Task brief ::
Return the stretch from the line with "while brows" through the line with "hangers an excellent" in the data below, character for character, skipping all pictures.
(Available records)
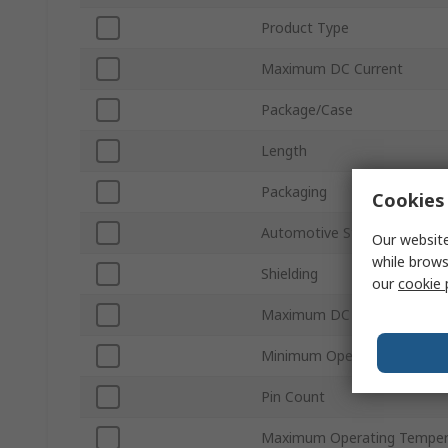
Product Type
Maximum DC Current
Package/Case
Length
Packaging
Cookies 
Automotive Standard
Our website
while brows
Shielding
our
cookie 
Maximum DC Resistance
Minimum Operating Temper
Pin Count
Maximum Operating Temper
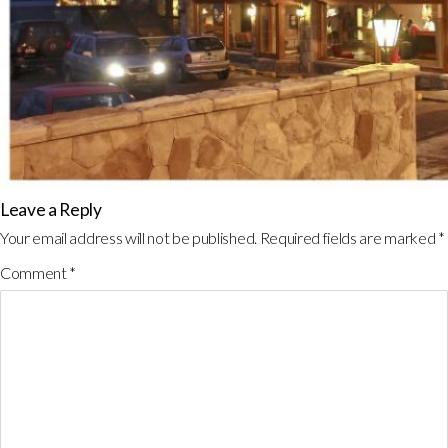
Leave a Reply
Your email address will not be published.
Required fields are marked
*
Comment
*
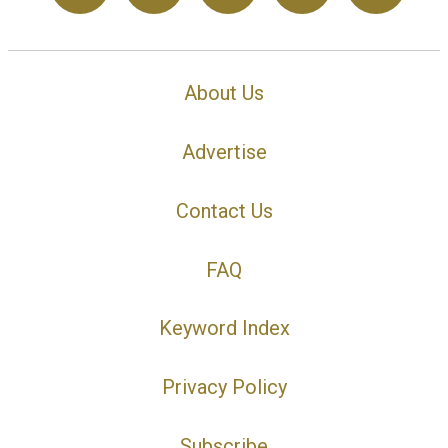
About Us
Advertise
Contact Us
FAQ
Keyword Index
Privacy Policy
Subscribe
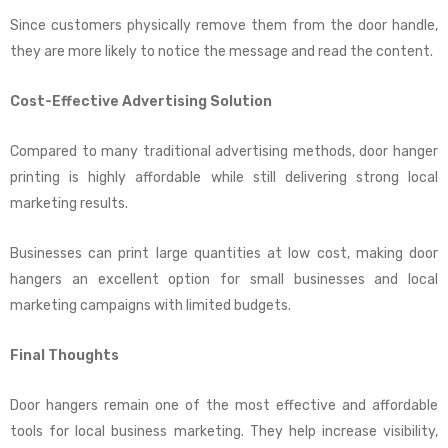
Since customers physically remove them from the door handle,
they are more likely to notice the message and read the content.
Cost-Effective Advertising Solution
Compared to many traditional advertising methods, door hanger
printing is highly affordable while still delivering strong local
marketing results.
Businesses can print large quantities at low cost, making door
hangers an excellent option for small businesses and local
marketing campaigns with limited budgets.
Final Thoughts
Door hangers remain one of the most effective and affordable
tools for local business marketing. They help increase visibility,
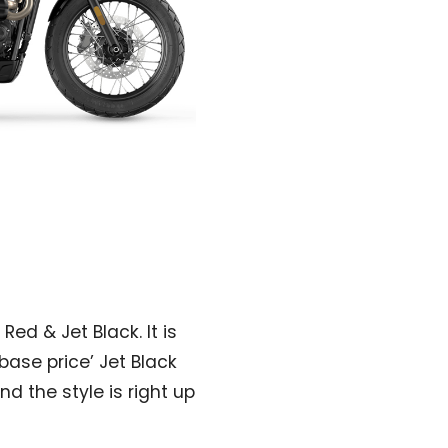
Red & Jet Black. It is
‘base price’ Jet Black
and the style is right up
(End Available records)
Solution for this problem ::
while brows
Shielding
our
cookie 
Maximum DC Resistance
Minimum Operating Temper
Pin Count
Maximum Operating Temper
Leave a Reply
Your email address will not be published.
Required fields are marked
*
Comment
*
About Us
Advertise
Contact Us
FAQ
Keyword Index
Privacy Policy
Subscribe
Since customers physically remove them from the door handle,
they are more likely to notice the message and read the content.
Cost-Effective Advertising Solution
Compared to many traditional advertising methods, door hanger
printing is highly affordable while still delivering strong local
marketing results.
Businesses can print large quantities at low cost, making door
hangers an excellent option for small businesses and local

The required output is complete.